感想、ここすきなど皆さんありがとうございます。頑張ります
状況は破滅的だ。
「まだだ。まだ追い込むぞスペシャルウィーク!」
「はい、お願いします! トレーナー!」
「あの」
「なんだ? ゴールドシップ」
「つかぬことをお聞きしますが、スペシャルウィークを木からぶら下げ振り子のように振るだけでなく、綿で先端を覆った棒で顔を叩くのは何故でしょうか?」
「動体視力と直感の鍛練だ」
「どうたいしりょくとちょっかん」
「レースを走るときに重要なのは荒れが少ないルートの見極めなのは分かるよな」
「はい、もちろんわかっています」
「その為に必要なのは動体視力と直感なのは分かるな」
「はい、考えている時間なんてありませんから」
「それを鍛えているんだ。顔を叩く時と叩かない時を振り子になっているスペシャルウィークには知らせず、綿の部分に書いた文字を読ませている」
「………………効果はあるのでしょうか?」
「ある。素晴らしいほどにある。

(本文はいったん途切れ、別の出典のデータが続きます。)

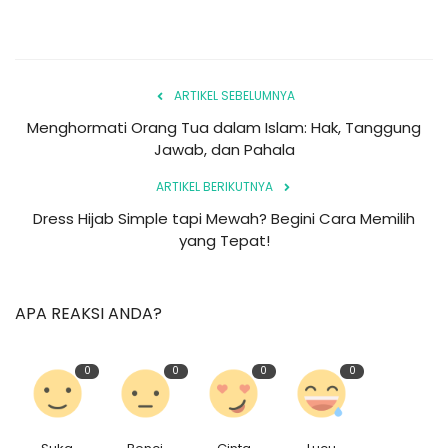
ARTIKEL SEBELUMNYA
Menghormati Orang Tua dalam Islam: Hak, Tanggung
Jawab, dan Pahala
ARTIKEL BERIKUTNYA
Dress Hijab Simple tapi Mewah? Begini Cara Memilih
yang Tepat!
APA REAKSI ANDA?
0
0
0
0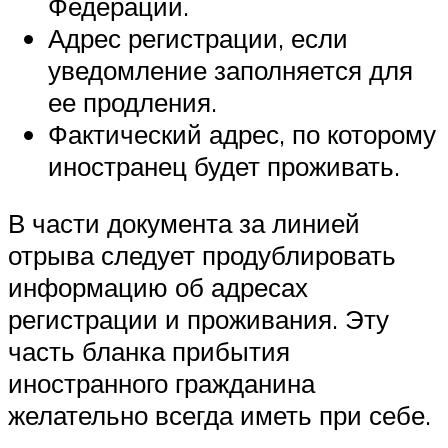
Федерации.
Адрес регистрации, если
уведомление заполняется для
ее продления.
Фактический адрес, по которому
иностранец будет проживать.
В части документа за линией
отрыва следует продублировать
информацию об адресах
регистрации и проживания. Эту
часть бланка прибытия
иностранного гражданина
желательно всегда иметь при себе.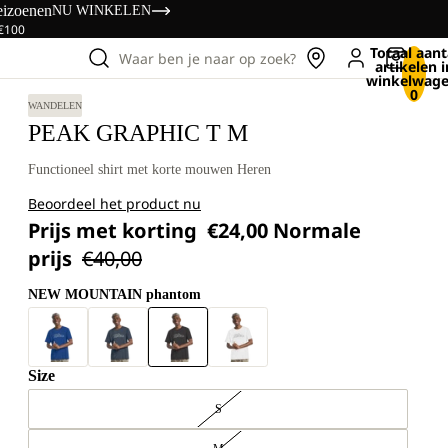
eizoenen
NU WINKELEN
 €100
Totaal aant
Waar ben je naar op zoek?
artikelen i
winkelwage
0
WANDELEN
PEAK GRAPHIC T M
Functioneel shirt met korte mouwen Heren
Beoordeel het product nu
Prijs met korting
€24,00
Normale
prijs
€40,00
NEW MOUNTAIN phantom
Size
S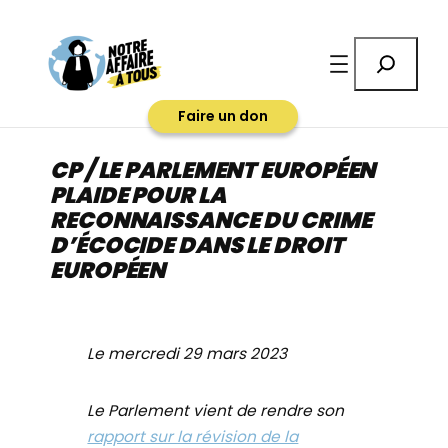
Aller
au
Rechercher
contenu
Faire un don
CP / LE PARLEMENT EUROPÉEN
PLAIDE POUR LA
RECONNAISSANCE DU CRIME
D’ÉCOCIDE DANS LE DROIT
EUROPÉEN
Le mercredi 29 mars 2023
Le Parlement vient de rendre son
rapport sur la révision de la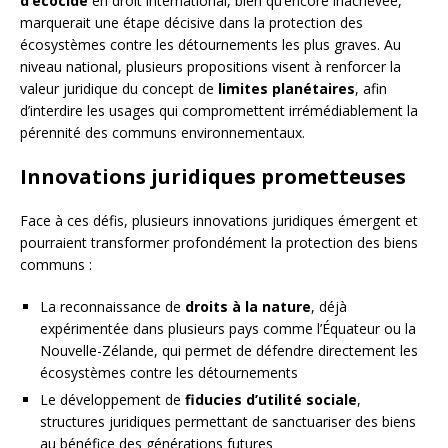
d’écocide
en droit international, bien qu’encore inachevée,
marquerait une étape décisive dans la protection des
écosystèmes contre les détournements les plus graves. Au
niveau national, plusieurs propositions visent à renforcer la
valeur juridique du concept de
limites planétaires
, afin
d’interdire les usages qui compromettent irrémédiablement la
pérennité des communs environnementaux.
Innovations juridiques prometteuses
Face à ces défis, plusieurs innovations juridiques émergent et
pourraient transformer profondément la protection des biens
communs :
La reconnaissance de
droits à la nature
, déjà
expérimentée dans plusieurs pays comme l’Équateur ou la
Nouvelle-Zélande, qui permet de défendre directement les
écosystèmes contre les détournements
Le développement de
fiducies d’utilité sociale
,
structures juridiques permettant de sanctuariser des biens
au bénéfice des générations futures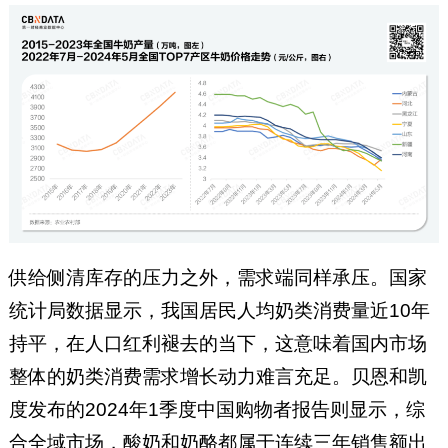
供给侧清库存的压力之外，需求端同样承压。国家
统计局数据显示，我国居民人均奶类消费量近10年
持平，在人口红利褪去的当下，这意味着国内市场
整体的奶类消费需求增长动力难言充足。贝恩和凯
度发布的2024年1季度中国购物者报告则显示，综
合全域市场，酸奶和奶酪都属于连续三年销售额出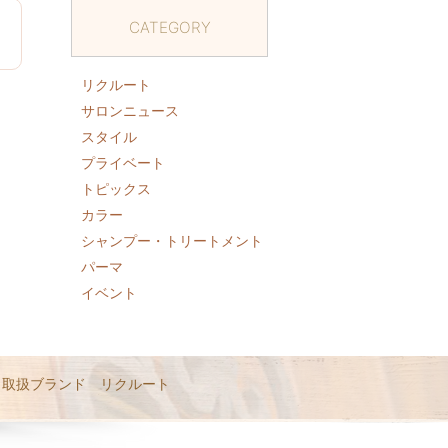
CATEGORY
6
リクルート
サロンニュース
スタイル
プライベート
トピックス
カラー
シャンプー・トリートメント
パーマ
イベント
取扱ブランド
リクルート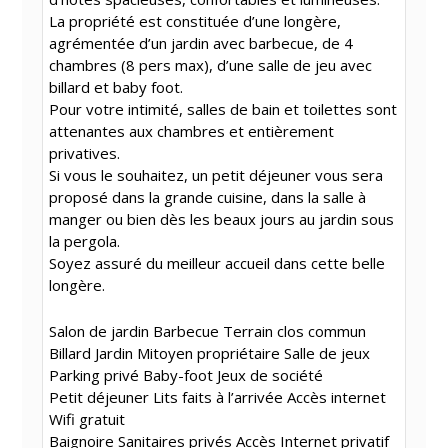
La propriété est constituée d’une longère,
agrémentée d’un jardin avec barbecue, de 4
chambres (8 pers max), d’une salle de jeu avec
billard et baby foot.
Pour votre intimité, salles de bain et toilettes sont
attenantes aux chambres et entièrement
privatives.
Si vous le souhaitez, un petit déjeuner vous sera
proposé dans la grande cuisine, dans la salle à
manger ou bien dès les beaux jours au jardin sous
la pergola.
Soyez assuré du meilleur accueil dans cette belle
longère.
Salon de jardin Barbecue Terrain clos commun
Billard Jardin Mitoyen propriétaire Salle de jeux
Parking privé Baby-foot Jeux de société
Petit déjeuner Lits faits à l’arrivée Accès internet
Wifi gratuit
Baignoire Sanitaires privés Accès Internet privatif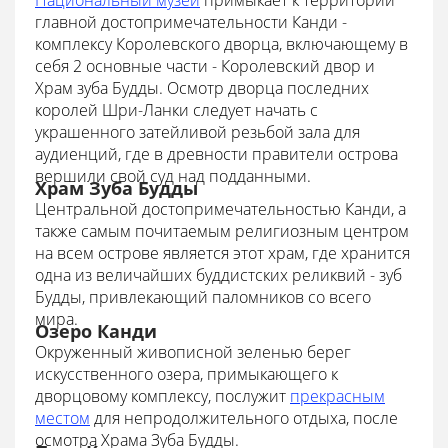
Национальный музей
примыкает к территории
главной достопримечательности Канди -
комплексу Королевского дворца, включающему в
себя 2 основные части - Королевский двор и
Храм зуба Будды. Осмотр дворца последних
королей Шри-Ланки следует начать с
украшенного затейливой резьбой зала для
аудиенций, где в древности правители острова
вершили свой суд над подданными.
Храм Зуба Будды
Центральной достопримечательностью Канди, а
также самым почитаемым религиозным центром
на всем острове является этот храм, где хранится
одна из величайших буддистских реликвий - зуб
Будды, привлекающий паломников со всего
мира.
Озеро Канди
Окруженный живописной зеленью берег
искусственного озера, примыкающего к
дворцовому комплексу, послужит
прекрасным
местом
для непродолжительного отдыха, после
осмотра Храма Зуба Будды.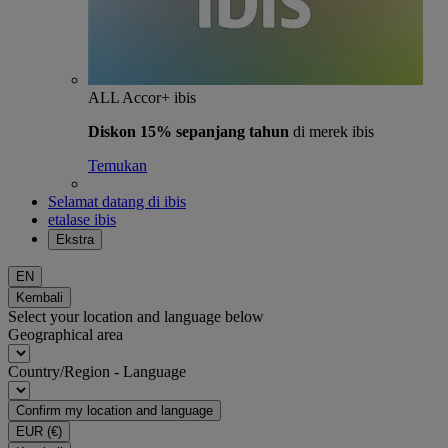
ALL Accor+ ibis
Diskon 15% sepanjang tahun
di merek ibis
Temukan
Selamat datang di ibis
etalase ibis
Ekstra
EN
Kembali
Select your location and language below
Geographical area
Country/Region - Language
Confirm my location and language
EUR
(€)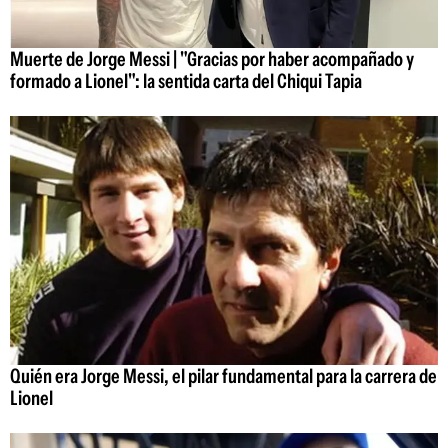
Muerte de Jorge Messi | "Gracias por haber acompañado y
formado a Lionel": la sentida carta del Chiqui Tapia
Quién era Jorge Messi, el pilar fundamental para la carrera de
Lionel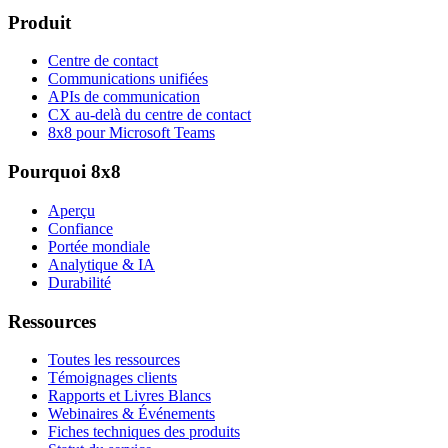
Produit
Centre de contact
Communications unifiées
APIs de communication
CX au-delà du centre de contact
8x8 pour Microsoft Teams
Pourquoi 8x8
Aperçu
Confiance
Portée mondiale
Analytique & IA
Durabilité
Ressources
Toutes les ressources
Témoignages clients
Rapports et Livres Blancs
Webinaires & Événements
Fiches techniques des produits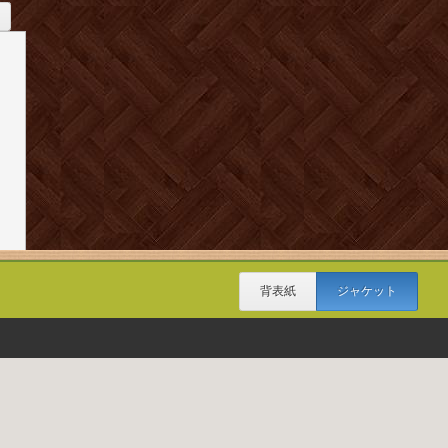
背表紙
ジャケット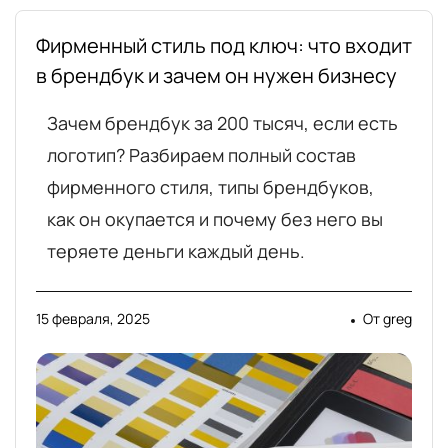
Фирменный стиль под ключ: что входит
в брендбук и зачем он нужен бизнесу
Зачем брендбук за 200 тысяч, если есть
логотип? Разбираем полный состав
фирменного стиля, типы брендбуков,
как он окупается и почему без него вы
теряете деньги каждый день.
15 февраля, 2025
От
greg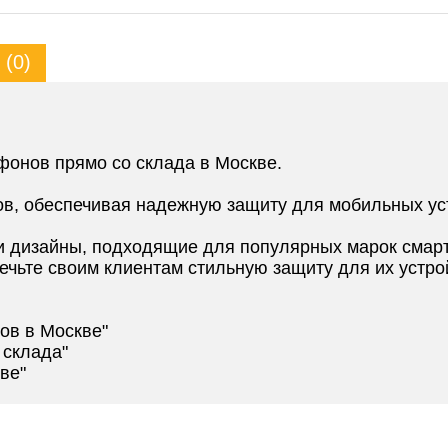
(0)
фонов прямо со склада в Москве.
ов, обеспечивая надежную защиту для мобильных ус
 дизайны, подходящие для популярных марок смар
ечьте своим клиентам стильную защиту для их устро
ов в Москве"
 склада"
ве"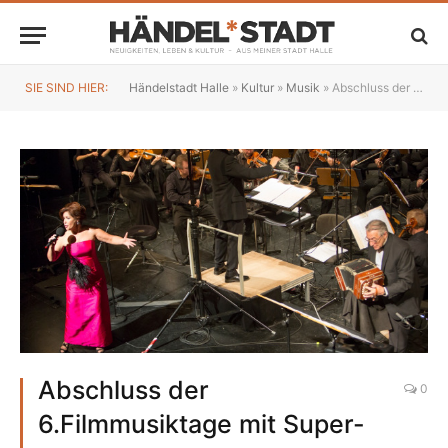
SIE SIND HIER:
Händelstadt Halle
»
Kultur
»
Musik
»
Abschluss der 6.Filmmusiktage mit Super-Gala
Abschluss der
0
6.Filmmusiktage mit Super-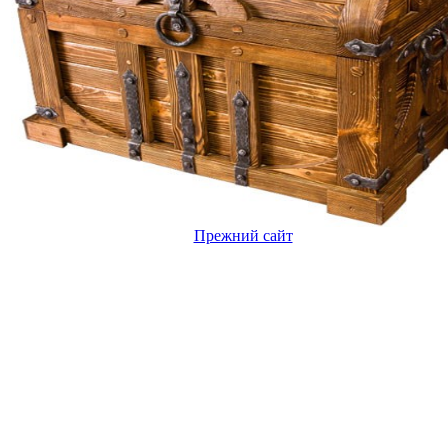
Прежний сайт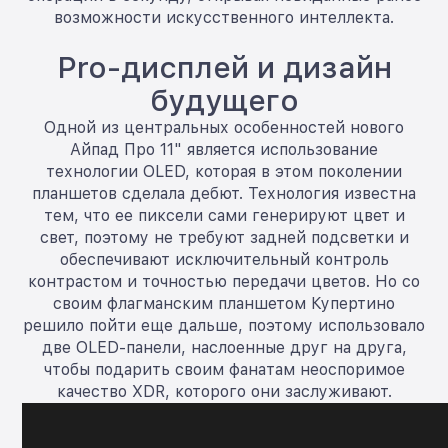
возможности искусственного интеллекта.
Pro-дисплей и дизайн
будущего
Одной из центральных особенностей нового
Айпад Про 11" является использование
технологии OLED, которая в этом поколении
планшетов сделала дебют. Технология известна
тем, что ее пиксели сами генерируют цвет и
свет, поэтому не требуют задней подсветки и
обеспечивают исключительный контроль
контрастом и точностью передачи цветов. Но со
своим флагманским планшетом Купертино
решило пойти еще дальше, поэтому использовало
две OLED-панели, наслоенные друг на друга,
чтобы подарить своим фанатам неоспоримое
качество XDR, которого они заслуживают.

ホワイトグリントの超前頭姿勢を参考にしたのは正しかった。なあ、スペ」
「はいっ! トレーナー! 文字が読めます! 少し前まで読めなかった文字が! これがあのウマ娘が!
「その通りだ。スペ。超前頭姿勢を続けたことによるコースの見極めの確かさ。砂や小石に顔を叩る激痛に負けず笑顔を浮かべることが出来る精神力。あのコーナリングの素晴らしさと直線でのスムーズな末脚移行を可能とする動体視力と直感は、その二つがあってこそだ。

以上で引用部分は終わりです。